The Cosby Show‘s reputation has also grown because ever since it went off the air, it’s been easier to appreciate what it did in terms of representation on TV. It’s well known for being a show about an upper-class family that just happened to be black (unlike The Jeffersons, which was about a family moving into a social class they never expected to be in), and a show that addressed African-American life without the usual sitcom clichés that surrounded it. But as the most popular show on TV and the most popular ongoing series ever to feature African-American leads, it also created a fair amount of debate about whether it was too idealized, or too conservative. Cosby’s first showrunner, Earl Pomerantz, liked the idea of him being a doctor (the network originally thought he should have a working-class job) but thought his wife being a lawyer might be “status overkill.” It was almost expected to stand for all of life, whereas a family sitcom can really only represent one family’s status and world view, and in this case Cosby wanted to represent wealth, high status and professionalism.

Today, those questions may still be valid, but they’re trumped by the fact that compared to modern TV, The Cosby Show seems almost too good to be true: there was a show about a black family, sometimes incorporating discussions of black history and trips to a historically black college and grandchildren named “Nelson” and “Winnie,” and it wasn’t a niche show on BET, it was on NBC, and it was the most popular show in the whole world. That didn’t solve problems, but just as Will & Grace did a lot to make gay rights mainstream, The Cosby Show had to wean some people off stereotypes or make some of its younger viewers less receptive to believing in stereotypes. Cosby may sometimes have been too didactic about trying to lecture kids on the right way to behave and the importance of going to college and becoming a professional — but he was right that TV is a powerful tool to influence people, and here was the most powerful show on Earth presenting a functional, aspirational family that wasn’t the Cleavers or the Seavers or the Keatons.

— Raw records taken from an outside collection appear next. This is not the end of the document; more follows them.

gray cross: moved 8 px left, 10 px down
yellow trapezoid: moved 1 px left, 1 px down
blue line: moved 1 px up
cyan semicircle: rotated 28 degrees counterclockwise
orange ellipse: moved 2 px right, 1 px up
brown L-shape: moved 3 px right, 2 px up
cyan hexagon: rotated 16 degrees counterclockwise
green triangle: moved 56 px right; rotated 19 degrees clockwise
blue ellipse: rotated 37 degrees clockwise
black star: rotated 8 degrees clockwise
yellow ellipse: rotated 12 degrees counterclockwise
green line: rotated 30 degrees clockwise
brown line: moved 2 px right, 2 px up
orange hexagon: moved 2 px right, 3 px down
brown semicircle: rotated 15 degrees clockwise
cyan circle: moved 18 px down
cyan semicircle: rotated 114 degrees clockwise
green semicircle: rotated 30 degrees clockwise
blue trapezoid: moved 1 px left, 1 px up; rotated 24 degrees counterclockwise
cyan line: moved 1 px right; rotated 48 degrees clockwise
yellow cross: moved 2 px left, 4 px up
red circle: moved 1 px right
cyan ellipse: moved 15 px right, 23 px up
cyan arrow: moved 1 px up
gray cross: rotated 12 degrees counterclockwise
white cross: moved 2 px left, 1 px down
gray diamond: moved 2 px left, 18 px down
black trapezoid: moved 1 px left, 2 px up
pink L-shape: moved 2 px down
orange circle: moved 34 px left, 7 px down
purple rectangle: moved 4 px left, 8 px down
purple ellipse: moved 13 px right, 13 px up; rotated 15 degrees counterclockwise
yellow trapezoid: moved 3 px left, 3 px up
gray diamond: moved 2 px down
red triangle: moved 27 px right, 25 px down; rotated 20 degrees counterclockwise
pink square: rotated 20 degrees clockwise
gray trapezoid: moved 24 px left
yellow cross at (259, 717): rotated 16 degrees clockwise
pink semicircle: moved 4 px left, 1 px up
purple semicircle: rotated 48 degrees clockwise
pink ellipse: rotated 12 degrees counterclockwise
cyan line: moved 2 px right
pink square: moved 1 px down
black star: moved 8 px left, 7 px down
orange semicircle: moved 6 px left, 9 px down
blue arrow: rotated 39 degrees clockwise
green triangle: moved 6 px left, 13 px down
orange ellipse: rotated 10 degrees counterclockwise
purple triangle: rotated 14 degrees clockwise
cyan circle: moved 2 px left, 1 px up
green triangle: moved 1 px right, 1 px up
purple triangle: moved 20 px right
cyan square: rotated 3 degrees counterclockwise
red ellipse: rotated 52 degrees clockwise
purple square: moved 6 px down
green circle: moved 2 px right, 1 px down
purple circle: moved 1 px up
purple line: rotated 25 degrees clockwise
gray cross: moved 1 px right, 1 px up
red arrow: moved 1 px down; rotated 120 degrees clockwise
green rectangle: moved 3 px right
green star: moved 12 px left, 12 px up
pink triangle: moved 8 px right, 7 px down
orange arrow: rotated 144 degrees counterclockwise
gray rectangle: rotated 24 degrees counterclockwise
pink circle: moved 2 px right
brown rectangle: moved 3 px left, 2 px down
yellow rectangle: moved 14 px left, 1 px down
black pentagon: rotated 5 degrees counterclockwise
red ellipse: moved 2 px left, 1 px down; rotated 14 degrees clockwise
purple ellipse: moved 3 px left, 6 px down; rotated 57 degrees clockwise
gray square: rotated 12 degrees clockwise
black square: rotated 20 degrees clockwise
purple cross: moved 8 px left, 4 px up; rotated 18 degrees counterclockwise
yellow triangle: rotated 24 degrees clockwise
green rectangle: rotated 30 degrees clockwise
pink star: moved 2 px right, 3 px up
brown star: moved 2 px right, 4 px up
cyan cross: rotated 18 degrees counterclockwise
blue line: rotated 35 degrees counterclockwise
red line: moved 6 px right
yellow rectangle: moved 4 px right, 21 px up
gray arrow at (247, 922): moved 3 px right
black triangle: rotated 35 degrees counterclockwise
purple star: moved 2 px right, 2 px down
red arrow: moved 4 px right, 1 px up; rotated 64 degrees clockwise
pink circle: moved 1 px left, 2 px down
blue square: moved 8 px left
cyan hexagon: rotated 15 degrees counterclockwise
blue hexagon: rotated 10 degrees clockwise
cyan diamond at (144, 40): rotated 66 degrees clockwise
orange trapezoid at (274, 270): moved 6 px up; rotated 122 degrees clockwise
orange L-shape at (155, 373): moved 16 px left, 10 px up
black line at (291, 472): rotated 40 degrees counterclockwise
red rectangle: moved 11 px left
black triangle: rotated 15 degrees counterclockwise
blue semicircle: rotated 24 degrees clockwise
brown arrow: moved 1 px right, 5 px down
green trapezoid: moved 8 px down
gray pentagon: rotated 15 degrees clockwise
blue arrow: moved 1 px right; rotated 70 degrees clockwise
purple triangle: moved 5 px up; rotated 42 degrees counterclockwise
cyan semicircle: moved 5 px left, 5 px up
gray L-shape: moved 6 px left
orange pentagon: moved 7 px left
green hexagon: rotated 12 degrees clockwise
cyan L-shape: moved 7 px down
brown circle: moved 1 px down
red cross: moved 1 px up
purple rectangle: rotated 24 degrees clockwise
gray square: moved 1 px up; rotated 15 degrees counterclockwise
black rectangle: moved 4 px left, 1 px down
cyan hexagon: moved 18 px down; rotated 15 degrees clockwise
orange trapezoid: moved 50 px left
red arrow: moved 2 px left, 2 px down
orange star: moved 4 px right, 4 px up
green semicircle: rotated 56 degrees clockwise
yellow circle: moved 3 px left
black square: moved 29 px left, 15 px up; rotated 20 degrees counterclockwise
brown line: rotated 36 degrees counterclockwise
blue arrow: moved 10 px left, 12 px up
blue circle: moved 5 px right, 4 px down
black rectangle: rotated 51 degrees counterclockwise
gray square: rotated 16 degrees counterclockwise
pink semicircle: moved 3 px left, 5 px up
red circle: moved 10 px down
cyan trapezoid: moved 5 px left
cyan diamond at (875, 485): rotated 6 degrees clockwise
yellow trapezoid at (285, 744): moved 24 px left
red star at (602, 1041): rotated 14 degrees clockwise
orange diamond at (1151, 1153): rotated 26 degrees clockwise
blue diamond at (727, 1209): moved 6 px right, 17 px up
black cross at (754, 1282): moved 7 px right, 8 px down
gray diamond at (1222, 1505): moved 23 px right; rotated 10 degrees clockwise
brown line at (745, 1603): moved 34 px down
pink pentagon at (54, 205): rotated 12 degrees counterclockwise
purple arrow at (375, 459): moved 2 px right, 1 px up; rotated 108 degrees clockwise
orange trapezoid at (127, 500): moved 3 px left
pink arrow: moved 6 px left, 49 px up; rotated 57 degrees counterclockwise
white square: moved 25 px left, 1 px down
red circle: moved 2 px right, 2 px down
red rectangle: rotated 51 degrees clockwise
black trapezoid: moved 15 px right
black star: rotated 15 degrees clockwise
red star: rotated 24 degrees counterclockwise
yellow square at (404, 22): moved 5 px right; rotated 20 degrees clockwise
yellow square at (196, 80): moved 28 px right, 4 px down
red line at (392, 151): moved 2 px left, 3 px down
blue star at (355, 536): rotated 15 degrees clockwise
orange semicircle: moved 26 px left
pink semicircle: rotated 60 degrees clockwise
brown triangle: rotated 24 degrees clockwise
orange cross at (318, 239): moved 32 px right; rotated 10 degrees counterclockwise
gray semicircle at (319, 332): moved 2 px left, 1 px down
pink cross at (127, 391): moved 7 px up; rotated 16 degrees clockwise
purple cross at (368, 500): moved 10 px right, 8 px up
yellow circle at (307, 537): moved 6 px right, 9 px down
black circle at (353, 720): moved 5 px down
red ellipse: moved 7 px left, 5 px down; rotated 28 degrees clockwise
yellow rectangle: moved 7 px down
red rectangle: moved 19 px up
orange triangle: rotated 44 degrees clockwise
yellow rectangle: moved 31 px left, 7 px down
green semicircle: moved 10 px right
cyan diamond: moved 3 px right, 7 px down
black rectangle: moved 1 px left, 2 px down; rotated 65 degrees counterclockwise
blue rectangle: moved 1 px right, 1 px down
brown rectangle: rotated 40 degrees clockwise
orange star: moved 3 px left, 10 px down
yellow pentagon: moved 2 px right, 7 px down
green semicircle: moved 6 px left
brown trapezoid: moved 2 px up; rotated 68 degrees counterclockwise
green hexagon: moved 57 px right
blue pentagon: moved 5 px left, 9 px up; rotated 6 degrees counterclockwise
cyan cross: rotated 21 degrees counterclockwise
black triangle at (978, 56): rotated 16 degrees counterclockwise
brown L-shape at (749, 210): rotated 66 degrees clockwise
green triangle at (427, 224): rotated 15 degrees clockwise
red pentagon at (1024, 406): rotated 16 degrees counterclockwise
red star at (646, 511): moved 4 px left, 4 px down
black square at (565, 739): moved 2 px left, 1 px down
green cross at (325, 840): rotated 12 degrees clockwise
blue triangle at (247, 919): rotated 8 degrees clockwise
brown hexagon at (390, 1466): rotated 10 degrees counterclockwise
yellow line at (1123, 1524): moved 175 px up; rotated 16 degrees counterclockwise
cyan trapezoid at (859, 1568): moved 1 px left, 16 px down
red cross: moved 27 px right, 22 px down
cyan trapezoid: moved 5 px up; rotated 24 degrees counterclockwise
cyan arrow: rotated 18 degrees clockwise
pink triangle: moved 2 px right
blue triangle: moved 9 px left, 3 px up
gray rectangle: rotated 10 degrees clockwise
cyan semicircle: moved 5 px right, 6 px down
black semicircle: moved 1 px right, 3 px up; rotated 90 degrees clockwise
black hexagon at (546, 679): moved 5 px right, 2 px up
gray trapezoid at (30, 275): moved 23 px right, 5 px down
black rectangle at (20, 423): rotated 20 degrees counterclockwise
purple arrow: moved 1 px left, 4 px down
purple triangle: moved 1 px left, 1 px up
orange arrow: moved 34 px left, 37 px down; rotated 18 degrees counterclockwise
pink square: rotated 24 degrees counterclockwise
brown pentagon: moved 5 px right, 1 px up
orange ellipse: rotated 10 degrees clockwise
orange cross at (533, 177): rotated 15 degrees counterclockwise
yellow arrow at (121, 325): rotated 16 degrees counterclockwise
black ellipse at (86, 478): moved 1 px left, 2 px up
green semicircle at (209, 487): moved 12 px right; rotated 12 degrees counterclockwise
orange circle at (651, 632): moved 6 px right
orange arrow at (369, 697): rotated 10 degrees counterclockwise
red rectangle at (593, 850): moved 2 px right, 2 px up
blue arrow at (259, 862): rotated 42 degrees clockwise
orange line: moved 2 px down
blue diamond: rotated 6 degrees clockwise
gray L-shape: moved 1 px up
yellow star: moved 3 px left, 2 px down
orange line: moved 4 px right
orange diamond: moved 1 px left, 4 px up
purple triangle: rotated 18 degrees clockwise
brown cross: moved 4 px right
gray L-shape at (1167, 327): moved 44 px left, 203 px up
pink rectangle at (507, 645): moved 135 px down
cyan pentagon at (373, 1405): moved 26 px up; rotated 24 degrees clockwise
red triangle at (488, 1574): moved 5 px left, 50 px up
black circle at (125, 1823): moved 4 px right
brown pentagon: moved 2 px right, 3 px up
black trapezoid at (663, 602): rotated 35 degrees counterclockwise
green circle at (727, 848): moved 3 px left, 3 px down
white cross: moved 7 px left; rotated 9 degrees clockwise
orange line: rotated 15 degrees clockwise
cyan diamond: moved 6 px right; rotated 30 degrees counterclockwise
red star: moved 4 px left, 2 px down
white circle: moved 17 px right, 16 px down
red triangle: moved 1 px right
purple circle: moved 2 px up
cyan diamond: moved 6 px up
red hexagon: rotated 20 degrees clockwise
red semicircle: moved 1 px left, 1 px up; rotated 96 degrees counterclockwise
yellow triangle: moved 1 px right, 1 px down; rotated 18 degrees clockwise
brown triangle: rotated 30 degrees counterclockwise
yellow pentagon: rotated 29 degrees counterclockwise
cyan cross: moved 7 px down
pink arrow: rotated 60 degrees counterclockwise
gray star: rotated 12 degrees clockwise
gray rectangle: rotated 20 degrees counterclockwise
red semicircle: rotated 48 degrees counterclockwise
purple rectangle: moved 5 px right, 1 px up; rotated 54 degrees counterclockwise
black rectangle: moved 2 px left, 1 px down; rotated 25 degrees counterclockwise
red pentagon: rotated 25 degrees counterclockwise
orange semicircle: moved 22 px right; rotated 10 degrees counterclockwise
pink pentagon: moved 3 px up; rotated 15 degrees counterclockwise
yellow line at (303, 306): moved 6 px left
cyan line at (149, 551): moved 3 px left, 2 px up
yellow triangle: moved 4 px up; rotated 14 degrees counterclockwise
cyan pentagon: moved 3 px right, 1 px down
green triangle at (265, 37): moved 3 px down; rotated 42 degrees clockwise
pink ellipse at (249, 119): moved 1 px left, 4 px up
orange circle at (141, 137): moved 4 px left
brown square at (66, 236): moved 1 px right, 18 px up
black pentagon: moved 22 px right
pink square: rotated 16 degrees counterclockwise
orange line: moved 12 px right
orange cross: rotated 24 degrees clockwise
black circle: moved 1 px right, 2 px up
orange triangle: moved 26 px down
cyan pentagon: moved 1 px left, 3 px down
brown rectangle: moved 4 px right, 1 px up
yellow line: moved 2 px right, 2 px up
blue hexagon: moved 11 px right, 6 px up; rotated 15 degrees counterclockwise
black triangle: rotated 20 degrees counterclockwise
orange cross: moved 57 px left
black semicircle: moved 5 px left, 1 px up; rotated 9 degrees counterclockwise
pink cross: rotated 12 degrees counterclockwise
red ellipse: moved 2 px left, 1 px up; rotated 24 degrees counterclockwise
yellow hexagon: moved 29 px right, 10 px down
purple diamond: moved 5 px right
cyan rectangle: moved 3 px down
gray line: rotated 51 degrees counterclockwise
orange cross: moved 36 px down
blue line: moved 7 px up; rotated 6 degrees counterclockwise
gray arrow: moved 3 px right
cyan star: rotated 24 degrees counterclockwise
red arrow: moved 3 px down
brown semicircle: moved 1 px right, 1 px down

The success of Cosby inspired a bunch of other African-American sitcoms, including successes like Fresh Prince and Family Matters. But after Cosby went off the air and the new wave in sitcoms was represented by the super-white Seinfeld and Friends, it became harder to launch a sitcom with black leads. It got so the only network that would do them was the UPN network, and the demise of that network made them hard to find except in Tyler Perry’s cheap assembly-line work. One of the few sitcoms about an African-American family is the new comedy Black-ish, which is a promising show but whose title and premise (the old sitcom cliché about a guy who worries about being too black or not black enough) demonstrate how self-conscious TV makers are about the whole issue. The idea that you could launch a show where a family just happened to be black, and the premise didn’t suggest that there was something unusual or unconventional about this, almost seems like it’s from another world. Put it this way: Damon Wayans had his own sitcom; his brothers had their own sitcom; his son, equally talented, does not have his own sitcom.

And so The Cosby Show is not only a unique sitcom that has never been imitated in more than a superficial way. It’s a sort of rebuke from 30 years ago to the TV landscape of today, which is “fragmented” in part because the networks decided to fragment it, and where an explosion of TV choices hasn’t necessarily been great for shows with non-white leads, or shows that families can watch together without embarrassment, or shows that really have a cultural impact. When it ruled the world, we took all of that for granted. Now we can see that it was a special moment in TV history, one that networks and producers may say they want to replicate, but probably won’t.